The PGA currently uses AWS for their computing environment and opted to continue using AWS to build the consumer data platform. The first step was to prioritize the data sources that would ultimately populate the data warehouse. These sources were then ingested in raw form into Amazon S3, AWS’s Simple Storage Service. S3 serves as a data lake, a place to store raw, unstructured data from all ingested source systems. To bring together these varying data sources, CapTech implemented different patterns for the use-cases using Appflow, webhooks, Lambdas, and JDBC connections through AWS Glue.
From there, the data went through validation and initial cleaning, a minimal process to standardize email and phone number formats while dropping null values. Data that did not pass validation requirements was sent to “quarantine,” where it would be stored but not included in the data warehouse.
Once trusted data was identified, extensive transformation was done using AWS Glue before loading into the data warehouse. Due to the number of sources, the data needed to be joined, unjoined, and manipulated to match the tables and data types of the target system for a successful data load. This process was based upon an Entity Relationship Diagram (ERD), which is a means of visualizing the schema of a relational database. End-users can then use the ERD to gain an understanding of the tables, fields, and datatypes within the data warehouse to write SQL queries for their analytical efforts.

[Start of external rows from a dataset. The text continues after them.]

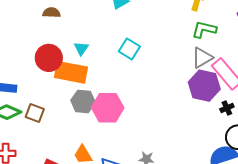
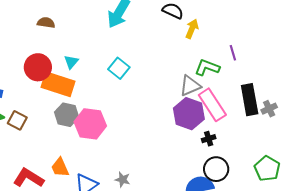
green L-shape: (204, 29) -> (207, 68), moved

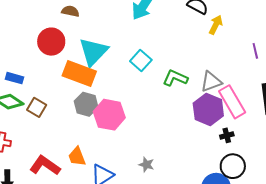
cyan triangle: (71, 62) -> (93, 52), size x2.0
red circle: (38, 67) -> (51, 42), moved
green L-shape: (207, 68) -> (175, 78), moved
gray star: (123, 180) -> (146, 165), moved

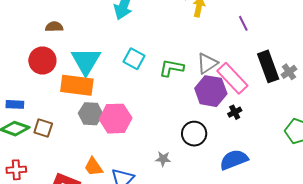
black circle: (233, 166) -> (194, 134), moved

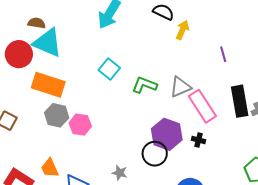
cyan triangle: (86, 61) -> (48, 43), moved, turned -48
purple hexagon: (211, 91) -> (167, 134), moved
black cross: (235, 112) -> (199, 140), turned 32
pink hexagon: (116, 119) -> (80, 125), size x0.7

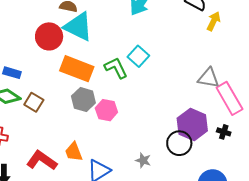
green L-shape: (144, 85) -> (116, 68), moved, turned 40
gray triangle: (180, 87) -> (208, 78), turned 30

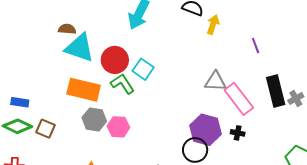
red circle: (49, 36) -> (115, 60), moved

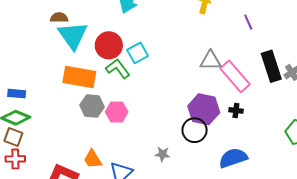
cyan triangle: (80, 48) -> (73, 35), turned 40
cyan square: (143, 69) -> (138, 53), turned 30
brown square: (45, 129) -> (13, 137), moved

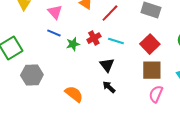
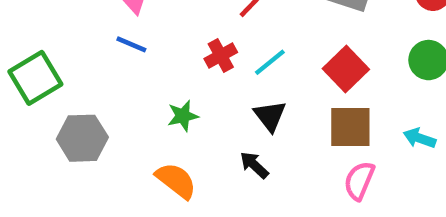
cyan line: (116, 41) -> (270, 62), turned -56
green star: (73, 44) -> (183, 116), moved
black triangle: (107, 65) -> (270, 116), moved

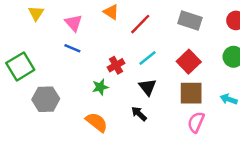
red cross: (221, 56) -> (116, 65), moved

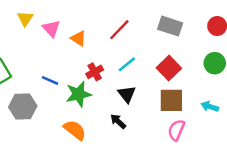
orange triangle: (111, 12) -> (78, 38), moved
yellow triangle: (36, 13) -> (25, 19), moved
blue line: (72, 48) -> (50, 80), moved
green star: (100, 87) -> (78, 94), size x1.5

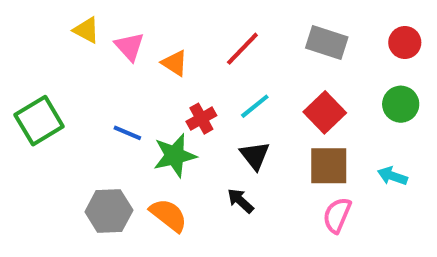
yellow triangle: (25, 19) -> (86, 30), turned -35
gray hexagon: (23, 106) -> (109, 211), moved

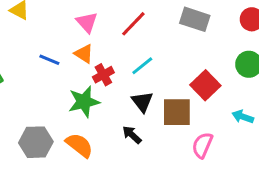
pink triangle: (129, 47) -> (87, 22), moved
orange triangle: (175, 63) -> (84, 54), moved
red square: (325, 112) -> (205, 85), moved
blue line: (127, 133) -> (49, 60), moved
brown square: (329, 166) -> (177, 112), moved

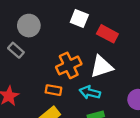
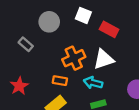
gray circle: (29, 26) -> (49, 22), moved

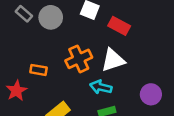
gray rectangle: (26, 44) -> (24, 14), moved
orange rectangle: (60, 81) -> (38, 70), moved

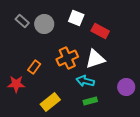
orange rectangle: (38, 70) -> (34, 67), turned -64
red star: (16, 91) -> (16, 84), turned 30

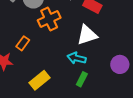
orange cross: (67, 58) -> (49, 19), moved
green rectangle: (90, 101) -> (82, 79), turned -48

The new PGA Consumer Data Mesh environment is built to be scalable for any number and formats of endpoints. Foundationally, enriched consumer data is persisted into a structured data mart built on AWS Redshift. PGA’s technical and operations teams can access unstructured, but validated and enriched data directly in S3 via AWS Athena. Finally, CapTech implemented a direct file ingestion framework for integration into the PGA’s Marketing Technology stack.